Therefore there exists a family q_{ab} (this q is different from the one used before) with property

h^c_{ab}-h'^c_{ab} = q_{ab}.

This means that for any 2-simplex (abc) we have

h^c_{ab}+h^c_{ba} = q_{ab}.

Let us summarize the properties of h^c_{ab}:

h_{ab}^c=h_{ac}^b,\;h^c_{ab}+h^c_{ba} = q_{ab},\;k_{ab}^{cd} = h_{ab}^d-h_{ab}^c.

Let (abc) be a 2-simplex. Then

q_{ab}+q_{ac}-q_{bc}=h_{ab}^c+h_{ba}^c+h_{ac}^b+h_{ca}^b-h_{bc}^a-h_{cb}^a = 2 h_{ab}^c.

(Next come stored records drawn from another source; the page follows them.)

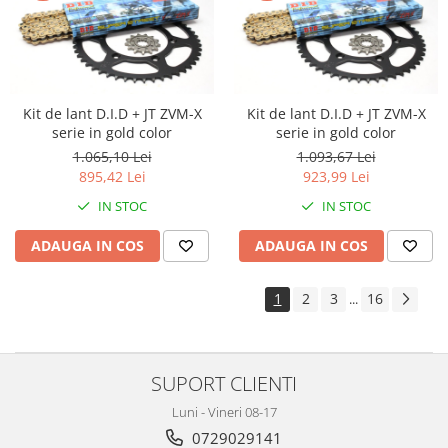
Kit de lant D.I.D + JT ZVM-X
Kit de lant D.I.D + JT ZVM-X
serie in gold color
serie in gold color
1.065,10 Lei
1.093,67 Lei
895,42 Lei
923,99 Lei
IN STOC
IN STOC
ADAUGA IN COS
ADAUGA IN COS
1
2
3
16
...
SUPORT CLIENTI
Luni - Vineri 08-17
0729029141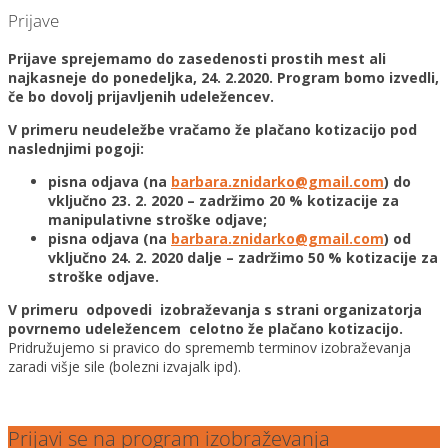
Prijave
Prijave sprejemamo do zasedenosti prostih mest ali
najkasneje do ponedeljka, 24. 2.2020. Program bomo izvedli,
če bo dovolj prijavljenih udeležencev.
V primeru neudeležbe vračamo že plačano kotizacijo pod
naslednjimi pogoji:
pisna odjava (na
barbara.znidarko@gmail.com
) do
vključno 23. 2. 2020 – zadržimo 20 % kotizacije za
manipulativne stroške odjave;
pisna odjava (na
barbara.znidarko@gmail.com
) od
vključno 24. 2. 2020 dalje – zadržimo 50 % kotizacije za
stroške odjave.
V primeru odpovedi izobraževanja s strani organizatorja
povrnemo udeležencem celotno že plačano kotizacijo.
Pridružujemo si pravico do sprememb terminov izobraževanja
zaradi višje sile (bolezni izvajalk ipd).
Prijavi se na program izobraževanja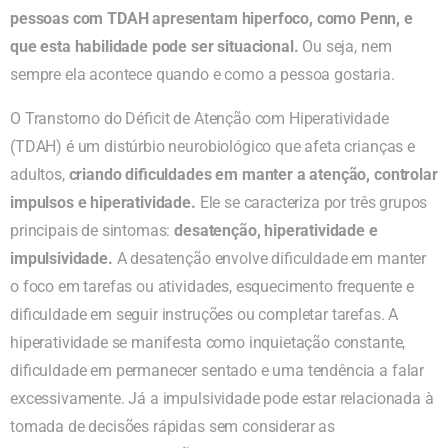
pessoas com TDAH apresentam hiperfoco, como Penn, e
que esta habilidade pode ser situacional.
Ou seja, nem
sempre ela acontece quando e como a pessoa gostaria.
O Transtorno do Déficit de Atenção com Hiperatividade
(TDAH) é um distúrbio neurobiológico que afeta crianças e
adultos,
criando dificuldades em manter a atenção, controlar
impulsos e hiperatividade.
Ele se caracteriza por três grupos
principais de sintomas:
desatenção, hiperatividade e
impulsividade.
A desatenção envolve dificuldade em manter
o foco em tarefas ou atividades, esquecimento frequente e
dificuldade em seguir instruções ou completar tarefas. A
hiperatividade se manifesta como inquietação constante,
dificuldade em permanecer sentado e uma tendência a falar
excessivamente. Já a impulsividade pode estar relacionada à
tomada de decisões rápidas sem considerar as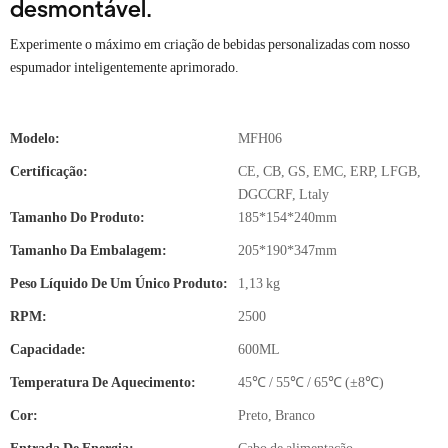
desmontável.
Experimente o máximo em criação de bebidas personalizadas com nosso
espumador inteligentemente aprimorado.
Modelo:
MFH06
Certificação:
CE, CB, GS, EMC, ERP, LFGB,
DGCCRF, Ltaly
Tamanho Do Produto:
185*154*240mm
Tamanho Da Embalagem:
205*190*347mm
Peso Líquido De Um Único Produto:
1,13 kg
RPM:
2500
Capacidade:
600ML
Temperatura De Aquecimento:
45℃ / 55℃ / 65℃ (±8℃)
Cor:
Preto, Branco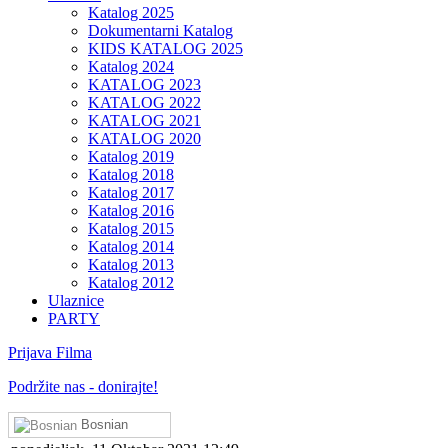
Katalog 2025
Dokumentarni Katalog
KIDS KATALOG 2025
Katalog 2024
KATALOG 2023
KATALOG 2022
KATALOG 2021
KATALOG 2020
Katalog 2019
Katalog 2018
Katalog 2017
Katalog 2016
Katalog 2015
Katalog 2014
Katalog 2013
Katalog 2012
Ulaznice
PARTY
Prijava Filma
Podržite nas - donirajte!
Bosnian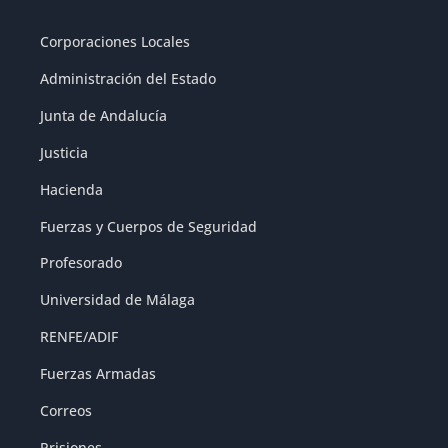
Corporaciones Locales
Administración del Estado
Junta de Andalucía
Justicia
Hacienda
Fuerzas y Cuerpos de Seguridad
Profesorado
Universidad de Málaga
RENFE/ADIF
Fuerzas Armadas
Correos
Prisiones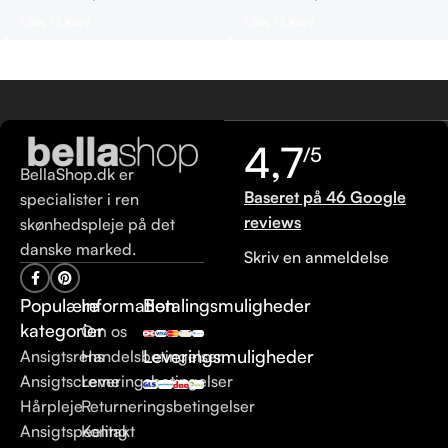
Tilføj Til Kurv
Tilføj Til Kurv
4,7
/5
BellaShop.dk er
Baseret på 46 Google
specialister i ren
reviews
skønhedspleje på det
danske marked.
Skriv en anmeldelse
Populære
Information
Betalingsmuligheder
kategorier
Om os
Leveringsmuligheder
Ansigtsrens
Handelsbetingelser
Ansigtscreme
Leveringsbetingelser
Hårpleje
Returneringsbetingelser
Ansigtspeeling
Kontakt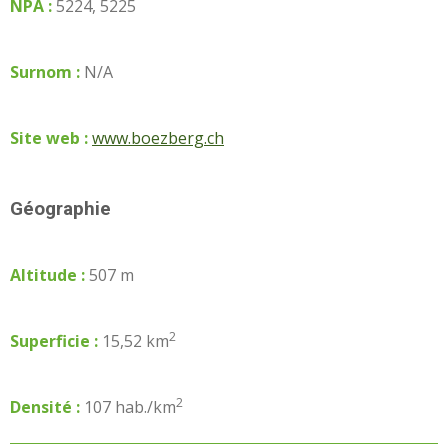
NPA :
5224, 5225
Surnom :
N/A
Site web :
www.boezberg.ch
Géographie
Altitude :
507 m
2
Superficie :
15,52 km
2
Densité :
107 hab./km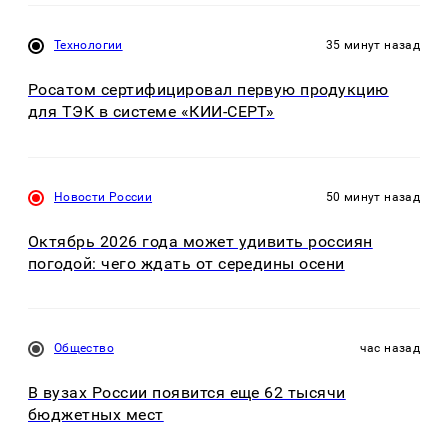
Технологии
35 минут назад
Росатом сертифицировал первую продукцию
для ТЭК в системе «КИИ-СЕРТ»
Новости России
50 минут назад
Октябрь 2026 года может удивить россиян
погодой: чего ждать от середины осени
Общество
час назад
В вузах России появится еще 62 тысячи
бюджетных мест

Consider the following element in \Lambda^2 A:

\phi_{abc}=h_{ab}^c\wedge h_{bc}^a + h_{bc}^a\wedge h_{ca}^b + h_{ca}^b\wedge h_{ab}^c.

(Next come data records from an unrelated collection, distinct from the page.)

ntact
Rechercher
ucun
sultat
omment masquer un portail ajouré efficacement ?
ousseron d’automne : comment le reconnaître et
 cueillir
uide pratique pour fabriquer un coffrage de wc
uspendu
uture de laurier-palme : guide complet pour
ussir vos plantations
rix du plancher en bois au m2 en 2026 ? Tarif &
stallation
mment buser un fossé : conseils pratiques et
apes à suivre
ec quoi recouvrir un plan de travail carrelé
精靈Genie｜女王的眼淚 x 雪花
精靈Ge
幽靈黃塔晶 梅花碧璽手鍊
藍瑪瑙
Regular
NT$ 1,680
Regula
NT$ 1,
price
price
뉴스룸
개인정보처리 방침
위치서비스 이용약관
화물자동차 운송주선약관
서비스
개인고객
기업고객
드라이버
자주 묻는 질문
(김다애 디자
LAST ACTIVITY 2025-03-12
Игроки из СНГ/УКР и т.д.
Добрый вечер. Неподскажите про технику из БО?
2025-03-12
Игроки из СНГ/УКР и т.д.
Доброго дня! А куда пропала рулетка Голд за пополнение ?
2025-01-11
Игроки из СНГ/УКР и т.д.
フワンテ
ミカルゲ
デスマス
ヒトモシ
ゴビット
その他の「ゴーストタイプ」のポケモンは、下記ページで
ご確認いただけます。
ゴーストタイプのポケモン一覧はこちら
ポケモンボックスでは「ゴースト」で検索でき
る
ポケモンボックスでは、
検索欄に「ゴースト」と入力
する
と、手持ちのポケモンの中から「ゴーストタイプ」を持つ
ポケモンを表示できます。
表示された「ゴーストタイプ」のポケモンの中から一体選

This element is invariant under cyclic permutations:



\phi_{acb}=h_{ac}^b\wedge h_{cb}^a + h_{cb}^a\wedge h_{ba}^c + h_{ba}^c\wedge h_{ac}^b \\ \indent =h_{ab}^c\wedge h_{ca}^b + h_{ca}^b\wedge h_{bc}^a + h_{bc}^a\wedge h_{ab}^c=-\phi_{abc}.

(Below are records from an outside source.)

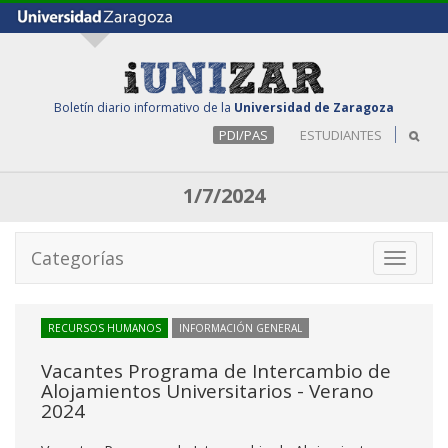
Boletín diario informativo de la
Universidad de Zaragoza
PDI/PAS
ESTUDIANTES
1/7/2024
Categorías
Toggle
navigati
RECURSOS HUMANOS
INFORMACIÓN GENERAL
Vacantes Programa de Intercambio de
Alojamientos Universitarios - Verano
2024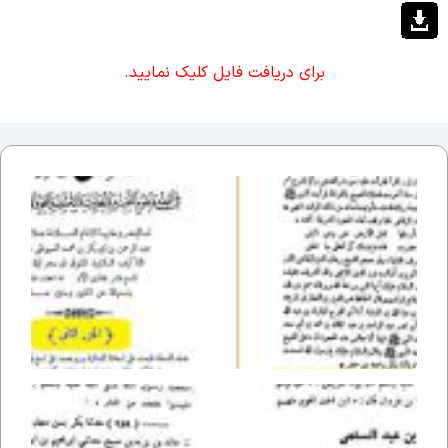
برای دریافت فایل کلیک نمایید.
ادله
جواز
استغاث
–
سیوطی
ادله
جواز
استغاث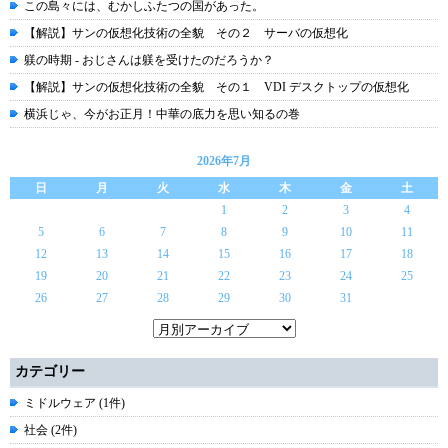
この島々には、むかしふたつの国があった。
【解説】サンの仮想化技術の全貌 その２ サーバの仮想化
躾の時期 - おじさんは躾を受けたのだろうか？
【解説】サンの仮想化技術の全貌 その１ VDI デスクトップの仮想化
横浜じゃ、今がお正月！中華の底力を思い知るの巻
2026年7月
日
月
火
水
木
金
土
1
2
3
4
5
6
7
8
9
10
11
12
13
14
15
16
17
18
19
20
21
22
23
24
25
26
27
28
29
30
31
カテゴリー
ミドルウェア (1件)
社会 (2件)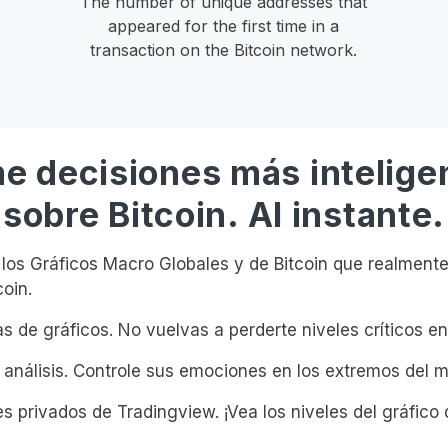
The number of unique addresses that
appeared for the first time in a
transaction on the Bitcoin network.
e decisiones más intelige
sobre Bitcoin. Al instante.
os Gráficos Macro Globales y de Bitcoin que realmente
coin.
s de gráficos. No vuelvas a perderte niveles críticos en 
 análisis. Controle sus emociones en los extremos del 
s privados de Tradingview. ¡Vea los niveles del gráfico 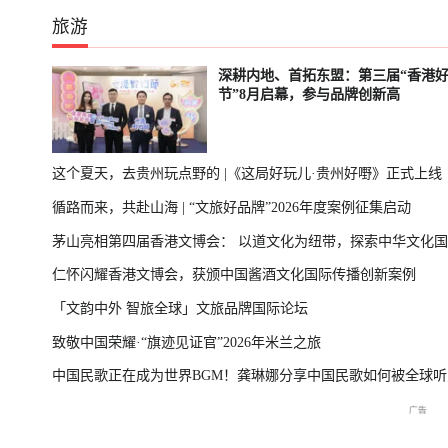
旅游
深耕内地、首拓东盟：第三届“香港
节”8月启幕，参与品牌创新高
这个夏天，去贵州玩点野的 |《这局好玩儿·贵州好嘢》正式上线
循路而来，共赴山海 | “文旅好品牌”2026年度案例征集启动
茅山亮相第四届香港文博会： 以道文化为纽带，探索中华文化
仁怀闪耀香港文博会，获颁中国酱酒文化国际传播创新案例
播新表达
「文韵中外 智旅全球」文旅品牌国际论坛
致敬中国荣耀·“旗迹见证官”2026年米兰之旅
中国民歌正在成为世界BGM！龚琳娜分享中国民歌如何被全球听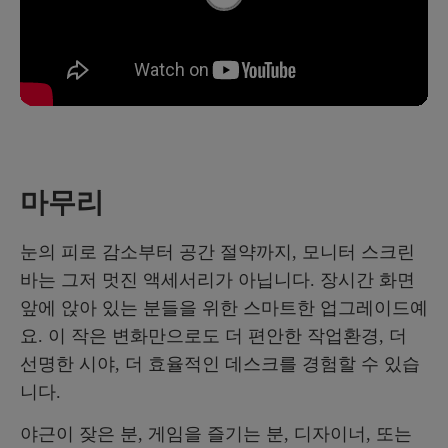
마무리
눈의 피로 감소부터 공간 절약까지, 모니터 스크린
바는 그저 멋진 액세서리가 아닙니다. 장시간 화면
앞에 앉아 있는 분들을 위한 스마트한 업그레이드예
요. 이 작은 변화만으로도 더 편안한 작업환경, 더
선명한 시야, 더 효율적인 데스크를 경험할 수 있습
니다.
야근이 잦은 분, 게임을 즐기는 분, 디자이너, 또는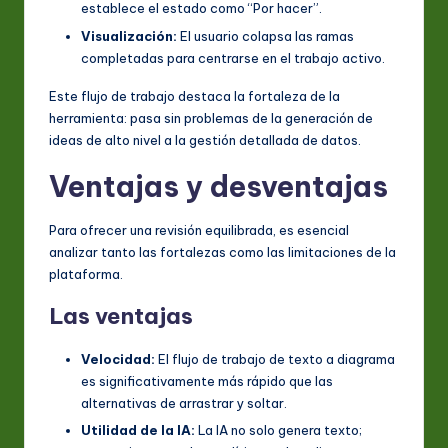
establece el estado como “Por hacer”.
Visualización:
El usuario colapsa las ramas
completadas para centrarse en el trabajo activo.
Este flujo de trabajo destaca la fortaleza de la
herramienta: pasa sin problemas de la generación de
ideas de alto nivel a la gestión detallada de datos.
Ventajas y desventajas
Para ofrecer una revisión equilibrada, es esencial
analizar tanto las fortalezas como las limitaciones de la
plataforma.
Las ventajas
Velocidad:
El flujo de trabajo de texto a diagrama
es significativamente más rápido que las
alternativas de arrastrar y soltar.
Utilidad de la IA:
La IA no solo genera texto;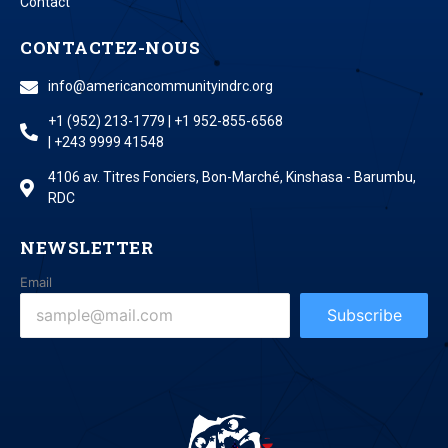
Contact
CONTACTEZ-NOUS
info@americancommunityindrc.org
+1 (952) 213-1779 | +1 952-855-6568
| +243 9999 41548
4106 av. Titres Fonciers, Bon-Marché, Kinshasa - Barumbu,
RDC
NEWSLETTER
Email
Subscribe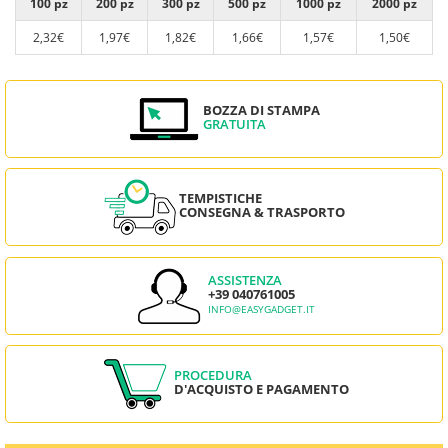
100 pz
200 pz
300 pz
500 pz
1000 pz
2000 pz
2,32€
1,97€
1,82€
1,66€
1,57€
1,50€
BOZZA DI STAMPA
GRATUITA
TEMPISTICHE
CONSEGNA & TRASPORTO
ASSISTENZA
+39 040761005
INFO@EASYGADGET.IT
PROCEDURA
D'ACQUISTO E PAGAMENTO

Since h_{bc}^a=q_{ab}-h_{ab}^c and h_{ca}^b=q_{ac}-h_{ab}^c , we can also write \phi_{abc} as

\phi_{abc}=2 h_{ab}^c\wedge(q_{ab}-q_{ac}) +q_{ab}\wedge q_{ac} - h_{ab}^c\wedge h_{ab}^c \\ \indent =q_{ac}\wedge q_{ab} +q_{ab}\wedge q_{bc} +q_{bc}\wedge q_{ac} \\ \indent + q_{ab}\wedge q_{ab} + q_{ac}\wedge q_{ac} + h_{ab}^c\wedge h_{ab}^c\\ \indent =q_{ac}\wedge q_{ab} +q_{ab}\wedge q_{bc} +q_{bc}\wedge q_{ac} + q_{bc}\wedge q_{bc} + h_{ab}^c\wedge h_{ab}^c.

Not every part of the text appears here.